Click to enlarge - Team China hard at work & Team Great Britain's setup
Sadly Team GB were unable to challenge in this event, with a CPU that couldn’t clock above 5.4GHz and some system stability problems that prevented them from completing as many successful runs as they would have liked. China and Sweden soon entered into a competition for top spot that would last all day, placing first and second respectively, with France placed a worthy third. However, while super PI was a single threaded CPU only test, the next would bring the GPU into play; 3Dmark 2001
However, this isn’t the 3DMark you might remember from eight years ago, but an enormously tweaked and stripped down version. While the core tests are still there, overclockers force the graphics detail to minimum in the driver software (a feature since removed in 3DMARK software). This means detail drops to that of a game over 10 years old, resulting in frame rates registering in the thousands! The results of 3DMarks 2001 are even altered by the order in which the individual benchmarks are performed in!
This test pushes single threaded 3D performance, so there was a great deal of graphics tweaking involved to achieve the higher scores. Unlike the processors, the Asus GTX 280 TOPs provided for the event were enormously similar in performance, although a few teams were able to hit a core of 1100MHz, resulting in some pretty impressive scores. The GB team managed to overcome their earlier stability issues to place a very respectable ninth, and securing a few points, while China again placed first with Sweden and Portugal snapping at their heels.
Click to enlarge - Team Portugal discuss their poor first processor, while Team Sweden poor their way to second place
The final test of the day was the most modern, with 3DMark vantage, which utilises multiple cores, DirectX 10 and PhysX to produce a rounded benchmark result.
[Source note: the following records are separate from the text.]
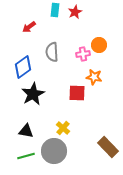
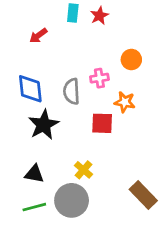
gray semicircle: (52, 52) -> (72, 91), moved
pink cross: (83, 54) -> (99, 78), moved
blue diamond: (23, 67) -> (30, 89), turned -60

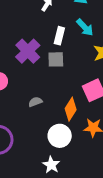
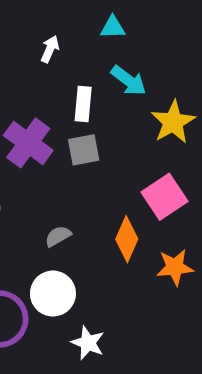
white circle: (60, 136) -> (53, 294), moved
white star: (51, 165) -> (88, 343), moved

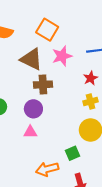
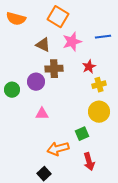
brown triangle: (31, 59) -> (43, 45), size x0.7
red star: (91, 78) -> (89, 67), moved
purple circle: (33, 109) -> (36, 82), moved

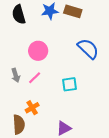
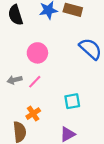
gray arrow: (16, 75) -> (15, 80), turned 96
cyan square: (70, 84) -> (72, 101), moved

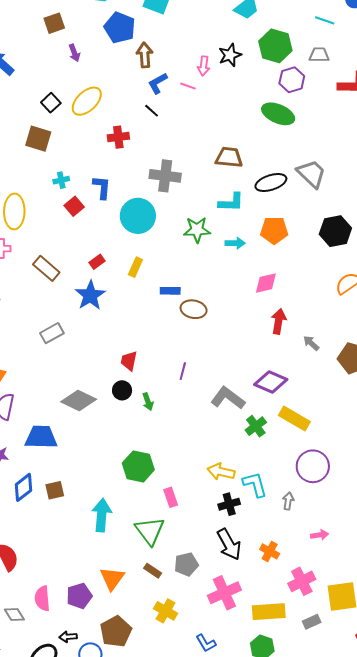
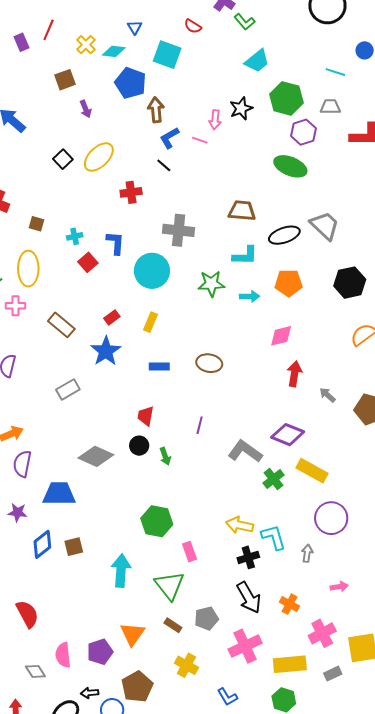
brown square: (38, 139) -> (36, 224), moved, size x0.6
blue rectangle: (170, 291) -> (159, 367), moved

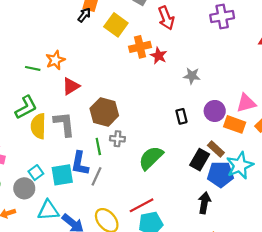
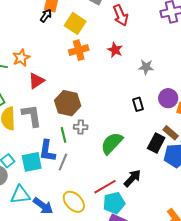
orange cross: (140, 47) -> (79, 50), moved
black arrow: (204, 203) -> (132, 178), moved, turned 36

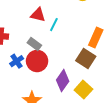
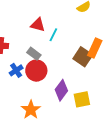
brown square: (86, 58) -> (83, 57), moved
yellow square: (83, 90) -> (82, 99), turned 36

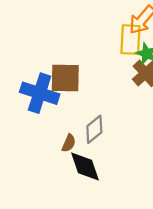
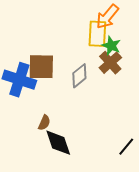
gray diamond: (94, 129) -> (79, 76), moved

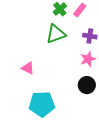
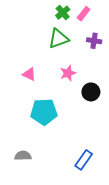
pink star: (88, 59) -> (68, 73), moved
As any up-to-date
bit-tech reader will know, the GT200 series of cards have PhysX support included, so I had expected some interesting compromises between GPU and PhysX processing from the contestants. However, the overclocking scene firmly believes in a level playfield between different manufacturer’s hardware, so until both ATI and Nvidia support GPU based PhysX, only non PhysX Forceware drivers are allowed.
Because the final test was Vista based, we did see a great deal of operating system tweaks in place to squeeze the last drops of performance from the systems, which in some cases had been sub zero for hours and had collected some worrying levels of ice on CPU pots. The competition was fierce in this final benchmark, with Sweden needing a win and for China to place third or lower to secure victory.
Sadly the British team suffered a terminal graphics failure as condensation shorted out their card, and dumped them out of the last section of the competition without a score. Other teams fared much better, but were uniformly restricted by the time limit involved and the length of the benchmark itself to run. The last ten minutes were decisive as China eclipsed Sweden’s score by a whopping 500 marks, and then Portugal piping Sweden to second place, giving China an undisputed victory in all three events.